Выбрать главу

Эти мысли, так странно далекие от того, что происходило в действительности, и вместе с тем до странности отчетливые, мгновенно пронеслись у меня в голове.

Потом я подумал, что нам следовало бы набрать высоту, прижаться, насколько возможно, к самолетам нашей группы, пока еще летевшим над нами, чтобы оказаться под защитой их огневой мощи и как можно дольше скрывать от противника, что нам педстоит отбиться от строя. С этим предложением я обратился к Мерроу по внутреннему телефону. Полагая, что его шлемофон неисправен и приглушает звуки, я не говорил, а кричал.

Ответа не последовало.

Тогда я постучал Мерроу по плечу, собираясь объясниться жестами. Базз повернулся, и сердце у меня замерло. Взгляд его глаз, еще более страшных под стеклами огромных летных очков, был устремлен на меня, но казался очень далеким. Словно он смотрел на меня в перевернутый бинокль; или нет, это походило на то, будто на тебя смотрели через две поставленные далеко друг от друга подхорные трубы.
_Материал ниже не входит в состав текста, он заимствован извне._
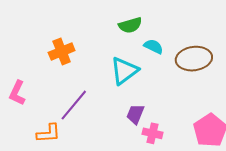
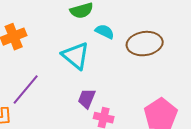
cyan triangle: (124, 71) -> (76, 56), turned -44

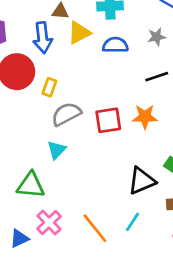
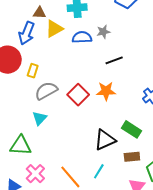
gray star: (157, 37) -> (103, 32), moved
blue arrow: (43, 38) -> (27, 33), turned 30
red square: (108, 120) -> (78, 95), turned -35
Я парил у Сатурна; я находился где-то в черной вечности космоса.

Я повторил жестами свое предложение. Подзорные трубы равнодушно отвернулись.
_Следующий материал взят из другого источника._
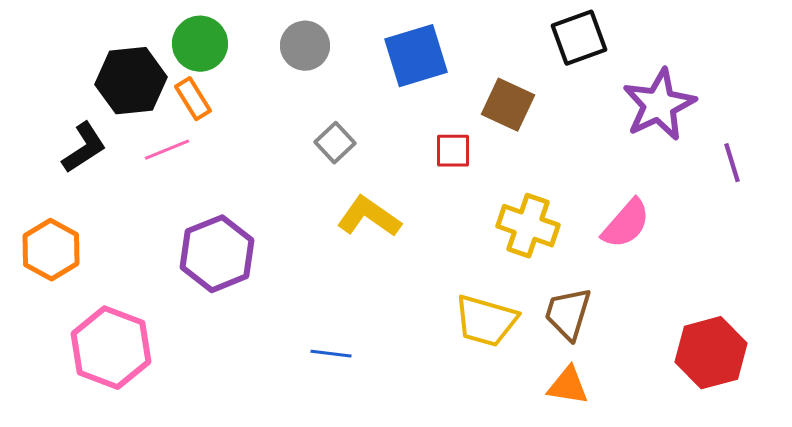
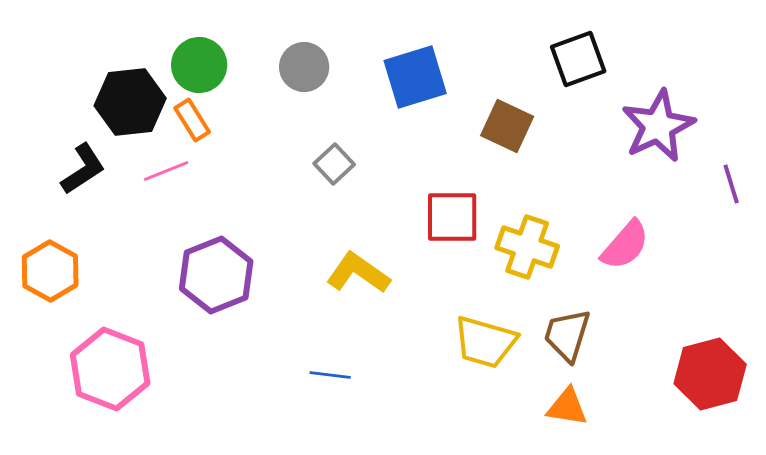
red square: (453, 151) -> (452, 217), moved, size x1.5
yellow L-shape: (369, 217) -> (358, 273), moved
Потом я заметил, что среди уцелевших приборов на панели перед нами был и указатель вертикальной скорости. Он показывал, что мы снижаемся почти незаметно, по пятьдесят футов в минуту. Слегка прикасаясь к штурвалу правой рукой, я чувствовал, что Мерроу проявляет все свое искусство, пытаясь удержать машину на высоте. Медленное снижение пока еще не представляло серьезной опасности, но о подъеме не могло быть и речи.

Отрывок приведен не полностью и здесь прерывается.